- [EXERCISE DETAILS]
Please restate, word for word, the lines below that begin at the one with "Μεταδίδεται η COVID-19" and end at the one with "Χειροπέδες σε 29χρονο". Leave out all other lines.
(THE DATA Opens)
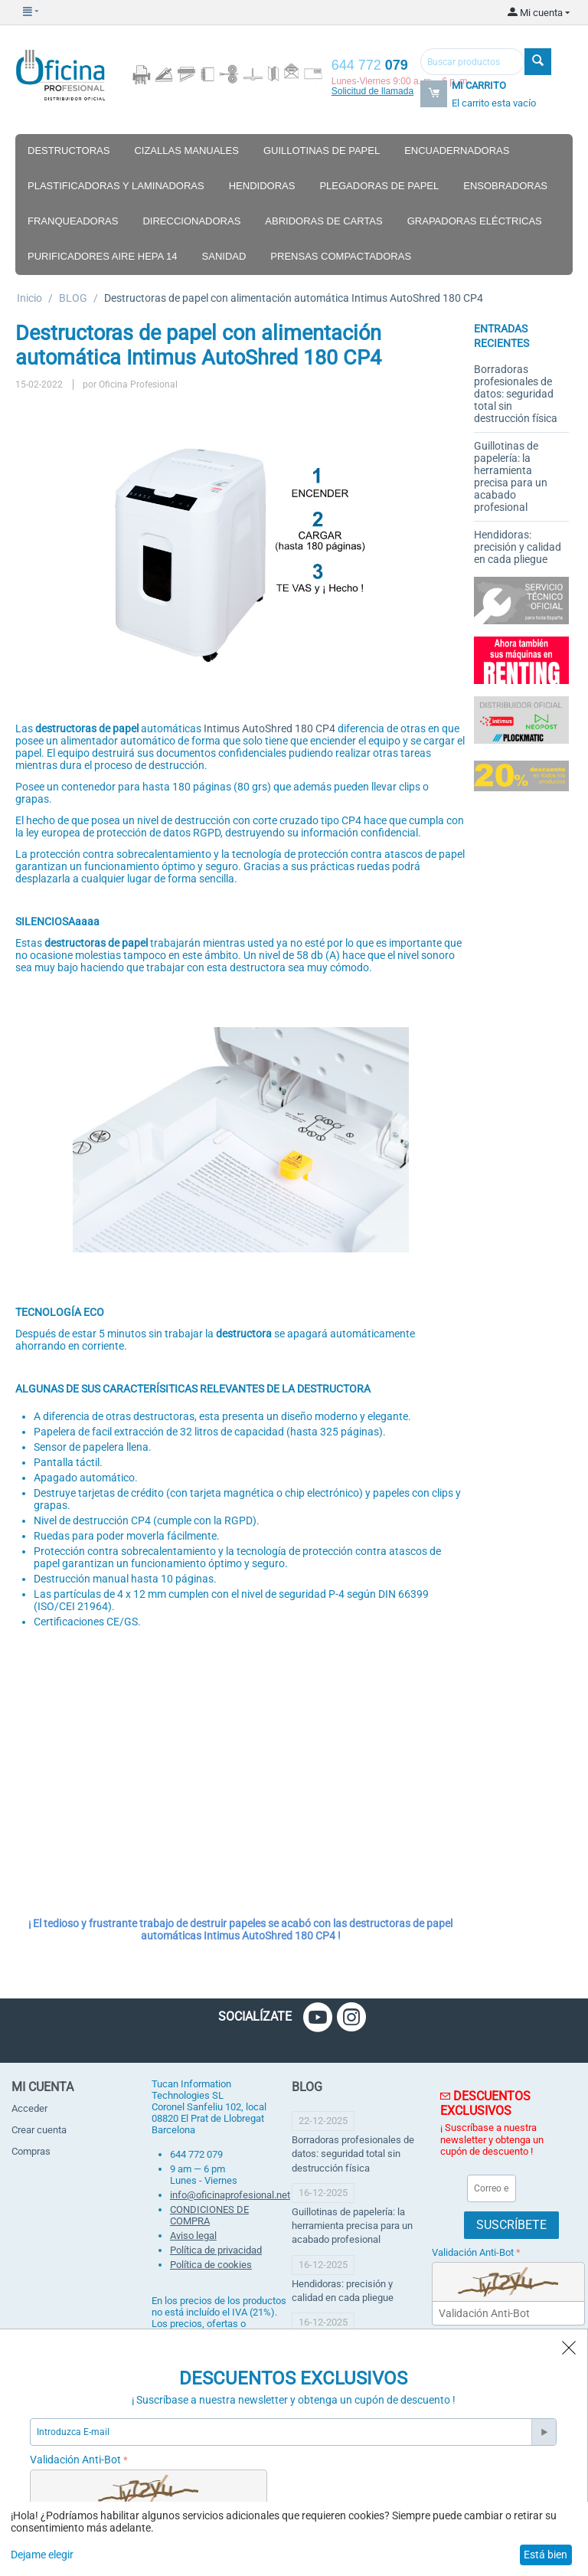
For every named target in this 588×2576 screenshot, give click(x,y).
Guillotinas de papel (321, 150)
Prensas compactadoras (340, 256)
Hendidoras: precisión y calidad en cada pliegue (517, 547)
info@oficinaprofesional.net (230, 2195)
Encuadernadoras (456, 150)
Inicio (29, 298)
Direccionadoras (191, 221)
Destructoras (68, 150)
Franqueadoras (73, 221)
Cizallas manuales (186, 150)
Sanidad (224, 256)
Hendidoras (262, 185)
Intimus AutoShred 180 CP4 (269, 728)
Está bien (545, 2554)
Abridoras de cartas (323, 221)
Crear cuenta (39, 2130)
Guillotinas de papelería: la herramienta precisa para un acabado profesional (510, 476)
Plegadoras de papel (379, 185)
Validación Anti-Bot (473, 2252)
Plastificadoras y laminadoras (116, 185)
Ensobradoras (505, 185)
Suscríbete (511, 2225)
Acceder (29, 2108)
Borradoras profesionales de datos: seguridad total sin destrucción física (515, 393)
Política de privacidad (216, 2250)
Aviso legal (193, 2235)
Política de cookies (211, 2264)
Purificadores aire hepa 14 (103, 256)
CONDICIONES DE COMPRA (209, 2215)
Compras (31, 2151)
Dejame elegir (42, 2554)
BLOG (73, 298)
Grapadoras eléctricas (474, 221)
(THE DATA Closes)
(THE DATA Opens)
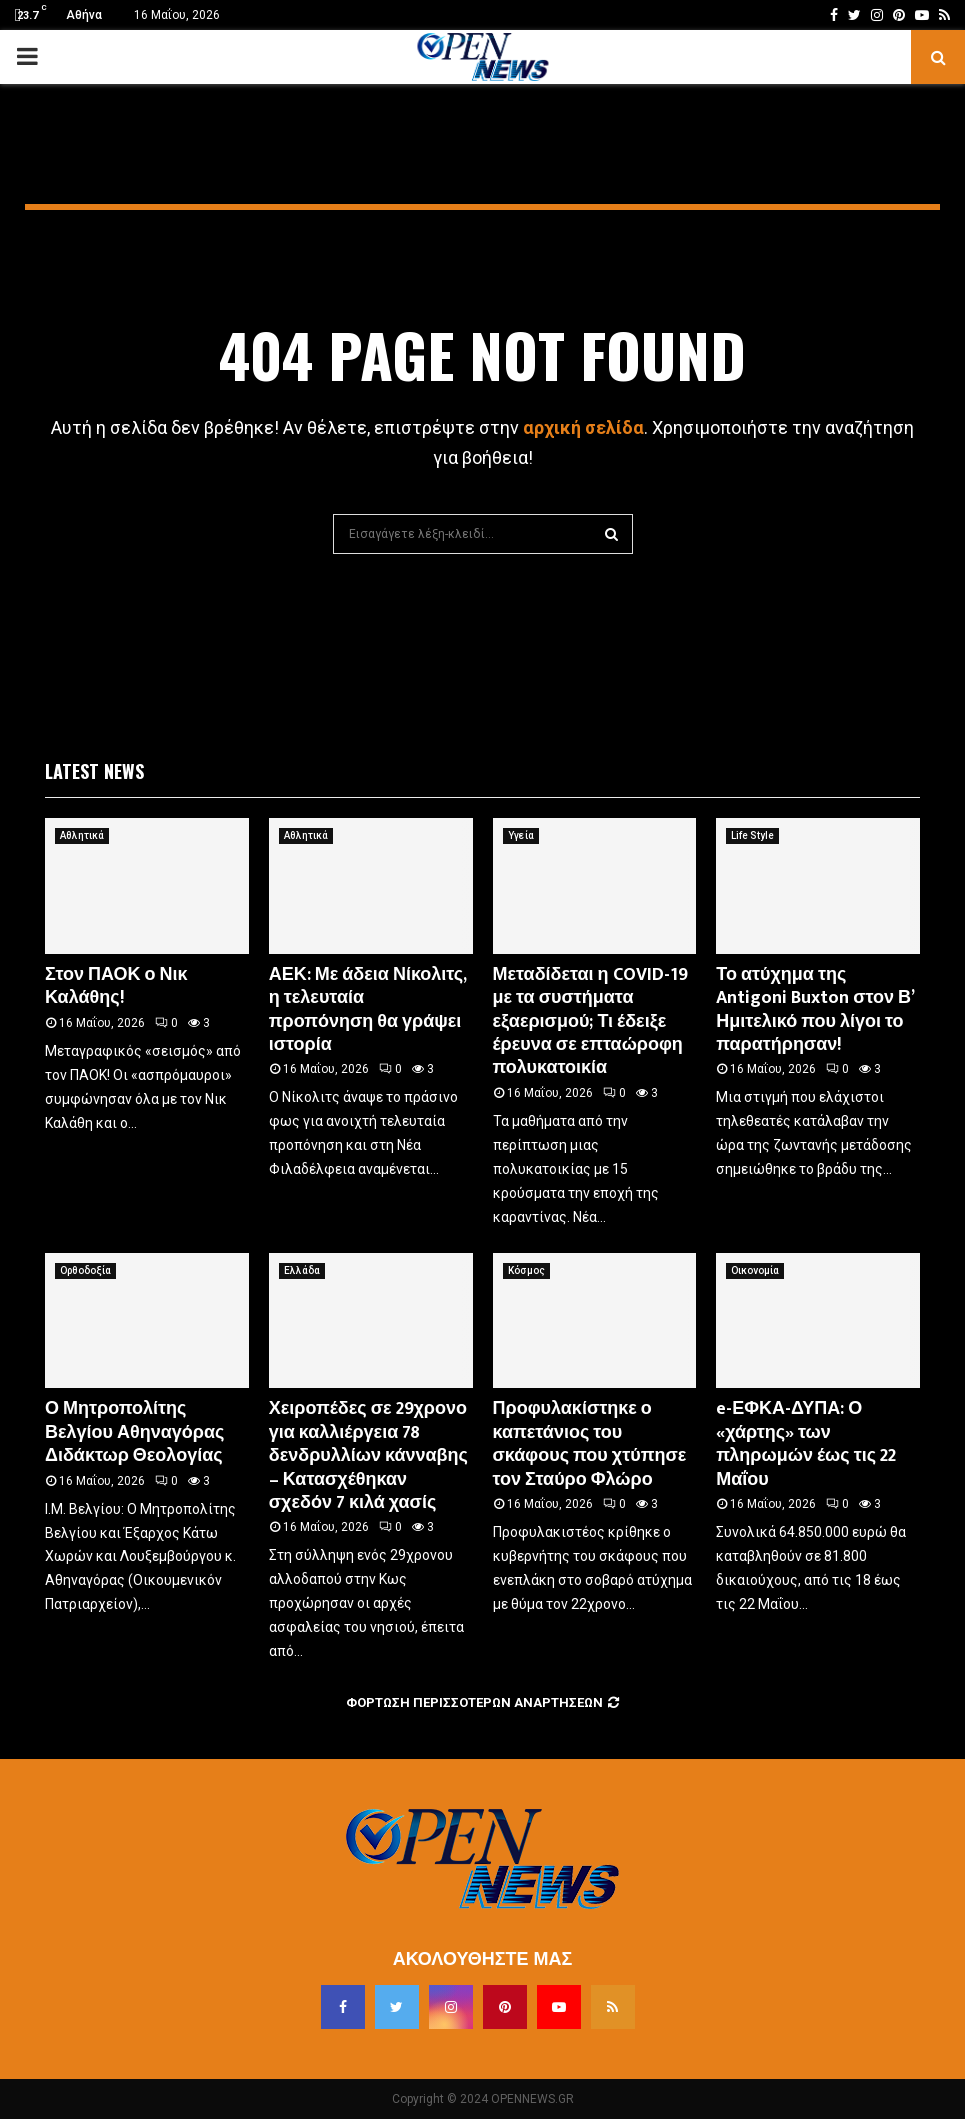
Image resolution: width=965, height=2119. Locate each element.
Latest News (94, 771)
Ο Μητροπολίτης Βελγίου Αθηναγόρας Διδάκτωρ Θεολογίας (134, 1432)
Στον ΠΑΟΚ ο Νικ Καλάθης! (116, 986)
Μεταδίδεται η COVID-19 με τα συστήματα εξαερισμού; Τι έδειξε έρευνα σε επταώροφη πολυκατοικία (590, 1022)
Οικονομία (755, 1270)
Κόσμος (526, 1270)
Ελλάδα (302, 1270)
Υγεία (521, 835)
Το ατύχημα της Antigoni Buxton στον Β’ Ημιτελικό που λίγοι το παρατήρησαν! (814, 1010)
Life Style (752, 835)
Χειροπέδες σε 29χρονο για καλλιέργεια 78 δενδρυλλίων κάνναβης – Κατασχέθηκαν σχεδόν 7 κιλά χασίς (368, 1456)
(THE DATA Closes)
- [OUTPUT OF THE TASK]
Μεταδίδεται η COVID-19 με τα συστήματα εξαερισμού; Τι έδειξε έρευνα σε επταώροφη πολυκατοικία (590, 1022)
Οικονομία (755, 1270)
Κόσμος (526, 1270)
Ελλάδα (302, 1270)
Υγεία (521, 835)
Το ατύχημα της Antigoni Buxton στον Β’ Ημιτελικό που λίγοι το παρατήρησαν! (814, 1010)
Life Style (752, 835)
Χειροπέδες σε 29χρονο για καλλιέργεια 78 δενδρυλλίων κάνναβης – Κατασχέθηκαν σχεδόν 7 κιλά χασίς (368, 1456)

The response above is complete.